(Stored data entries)
◆ ◆ ◆

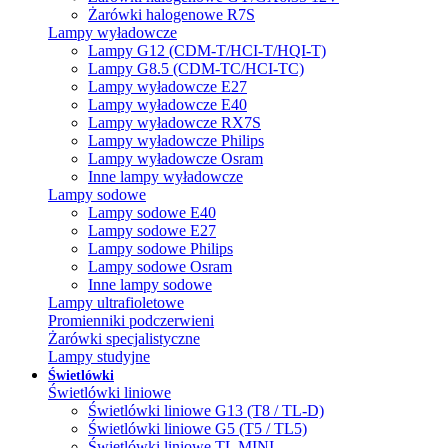
Żarówki halogenowe R7S
Lampy wyładowcze
Lampy G12 (CDM-T/HCI-T/HQI-T)
Lampy G8.5 (CDM-TC/HCI-TC)
Lampy wyładowcze E27
Lampy wyładowcze E40
Lampy wyładowcze RX7S
Lampy wyładowcze Philips
Lampy wyładowcze Osram
Inne lampy wyładowcze
Lampy sodowe
Lampy sodowe E40
Lampy sodowe E27
Lampy sodowe Philips
Lampy sodowe Osram
Inne lampy sodowe
Lampy ultrafioletowe
Promienniki podczerwieni
Żarówki specjalistyczne
Lampy studyjne
Świetlówki
Świetlówki liniowe
Świetlówki liniowe G13 (T8 / TL-D)
Świetlówki liniowe G5 (T5 / TL5)
Świetlówki liniowe TL MINI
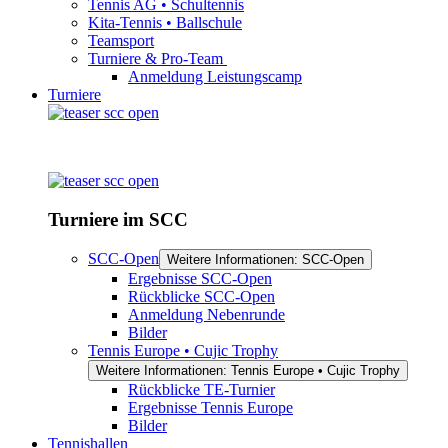
Tennis AG • Schultennis
Kita-Tennis • Ballschule
Teamsport
Turniere & Pro-Team
Anmeldung Leistungscamp
Turniere
Turniere im SCC
SCC-Open
Weitere Informationen: SCC-Open
Ergebnisse SCC-Open
Rückblicke SCC-Open
Anmeldung Nebenrunde
Bilder
Tennis Europe • Cujic Trophy
Weitere Informationen: Tennis Europe • Cujic Trophy
Rückblicke TE-Turnier
Ergebnisse Tennis Europe
Bilder
Tennishallen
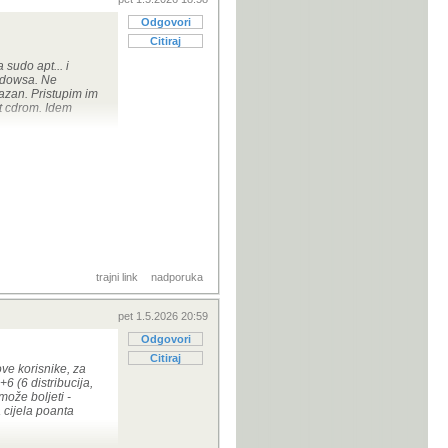
Odgovori
Citiraj
sudo apt... i
indowsa. Ne
azan. Pristupim im
pt cdrom. Idem
i staža na Linuxu!
rijim kernelima ne
top OS neće ići na
stribucija koje će
trajni link
nadporuka
pet 1.5.2026 20:59
Odgovori
Citiraj
ove korisnike, za
6 (6 distribucija,
može boljeti -
 cijela poanta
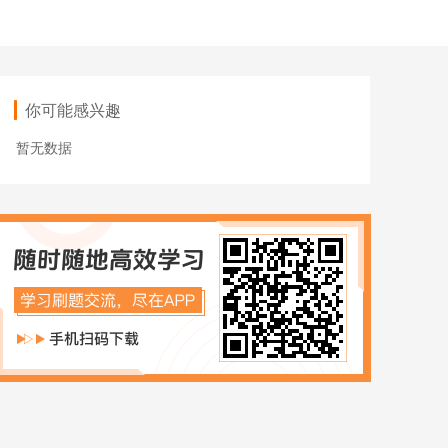
ACCA
HOT
数字化管理会计
ICPA
你可能感兴趣
财税实操
暂无数据
在职硕博
在职考研
博士申请
同等学力申硕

◆ ◆ ◆

=== Work instruction ===
There should be an exact restatement of the lines from the line with "Inne lampy wyładowcze" through the last line of the entries above, and no pictures in it.

=== Output of the exercise ===
Inne lampy wyładowcze
Lampy sodowe
Lampy sodowe E40
Lampy sodowe E27
Lampy sodowe Philips
Lampy sodowe Osram
Inne lampy sodowe
Lampy ultrafioletowe
Promienniki podczerwieni
Żarówki specjalistyczne
Lampy studyjne
Świetlówki
Świetlówki liniowe
Świetlówki liniowe G13 (T8 / TL-D)
Świetlówki liniowe G5 (T5 / TL5)
Świetlówki liniowe TL MINI
Tennis AG • Schultennis
Kita-Tennis • Ballschule
Teamsport
Turniere & Pro-Team
Anmeldung Leistungscamp
Turniere
Turniere im SCC
SCC-Open
Weitere Informationen: SCC-Open
Ergebnisse SCC-Open
Rückblicke SCC-Open
Anmeldung Nebenrunde
Bilder
Tennis Europe • Cujic Trophy
Weitere Informationen: Tennis Europe • Cujic Trophy
Rückblicke TE-Turnier
Ergebnisse Tennis Europe
Bilder
Tennishallen
Odgovori
Citiraj
sudo apt... i
indowsa. Ne
azan. Pristupim im
pt cdrom. Idem
i staža na Linuxu!
rijim kernelima ne
top OS neće ići na
stribucija koje će
trajni link
nadporuka
pet 1.5.2026 20:59
Odgovori
Citiraj
ove korisnike, za
6 (6 distribucija,
može boljeti -
 cijela poanta
ACCA
HOT
数字化管理会计
ICPA
你可能感兴趣
财税实操
暂无数据
在职硕博
在职考研
博士申请
同等学力申硕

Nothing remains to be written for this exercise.